FOR THE NINTH CIRCUIT

JORGE RAFAEL PORTILLO- No. 14-70821 ORELLANA, Agency No. A206-513-042 Petitioner,

v. MEMORANDUM*

JEFFERSON B. SESSIONS III, Attorney General,

Respondent.

On Petition for Review of an Order of the Board of Immigration Appeals

Submitted March 6, 2018** Pasadena, California

Before: REINHARDT, TASHIMA, and NGUYEN, Circuit Judges.

Jorge Rafael Portillo-Orellana is a citizen of El Salvador who has sought

asylum, withholding of removal, and relief from removal under the Convention

Against Torture (“CAT”). The Board of Immigration Appeals (“BIA”) denied all

* This disposition is not appropriate for publication and is not precedent except as provided by Ninth Circuit Rule 36-3. ** The panel unanimously concludes this case is suitable for decision without oral argument. See Fed. R. App. P. 34(a)(2). relief, and he now petitions for review of that decision. Because the BIA erred in

its determination that Portillo-Orellana had not established a nexus to a protected

ground for purposes of asylum and withholding, and because it failed to issue a

reasoned decision regarding the CAT claim, we grant the petition for review.

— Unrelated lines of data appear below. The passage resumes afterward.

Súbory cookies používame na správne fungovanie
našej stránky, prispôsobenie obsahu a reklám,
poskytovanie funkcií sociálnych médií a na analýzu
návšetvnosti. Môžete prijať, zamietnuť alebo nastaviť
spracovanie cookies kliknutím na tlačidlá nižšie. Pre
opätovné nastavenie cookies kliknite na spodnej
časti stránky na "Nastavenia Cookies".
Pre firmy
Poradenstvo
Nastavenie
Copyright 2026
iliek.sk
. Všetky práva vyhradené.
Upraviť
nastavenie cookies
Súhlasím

Portillo-Orellana is a former member of the Salvadoran National Civilian

Police who, while on the police force, engaged in anti-gang activity. Because the

immigration judge did not find that Portillo-Orellana’s testimony was not credible,

“the facts to which he testified are deemed true.” Cole v. Holder, 659 F.3d 762,

770 (9th Cir. 2011) (alteration and internal quotation marks omitted). In March

2013, while off-duty, Portillo-Orellana observed unusual activity at a

neighborhood house whose residents he knew to be affiliated with the Mara 18

gang. He inferred that gang members were selling drugs and accordingly

determined that an immediate police response was necessary. He called a

coworker, who then arranged for a unit’s response; several gang members were

detained.

Approximately three weeks later, armed members of Mara 18 threatened

Portillo-Orellana at his home. They referred to his status as a police officer and to

his role in triggering a response by the department to gang activity. The gang

members threatened to kill him and remained—as Portillo-Orellana described the

2 scene, with “their guns in the air”—for roughly ten minutes. Portillo-Orellana and

his wife gathered up their children and fled from their home. The next day,

Portillo-Orellana determined that he had to leave the country. His wife delivered

his resignation from the police force to headquarters, and he left El Salvador within

the week. Following Portillo-Orellana’s departure, gang members have continued

to search for him. They have threatened both his wife and his daughter with harm

for failing to reveal his whereabouts. Additionally, gang members who threatened

his coworker mentioned Portillo-Orellana’s name; the coworker has since left the

police force and fled as well.

The agency construed the threats that Portillo-Orellana experienced as the

result of a “personal dispute[] with gang members” or, perhaps, “general

conditions of violence”—not a result of Portillo-Orellana’s conduct as a police

officer. A reasonable factfinder is compelled to conclude that this determination is

without substantial evidence in the record. Portillo-Orellana’s status as a

Salvadoran police officer who engaged in anti-gang activity was “one central

reason for the persecution.” Parussimova v. Mukasey, 555 F.3d 734, 740 (9th Cir.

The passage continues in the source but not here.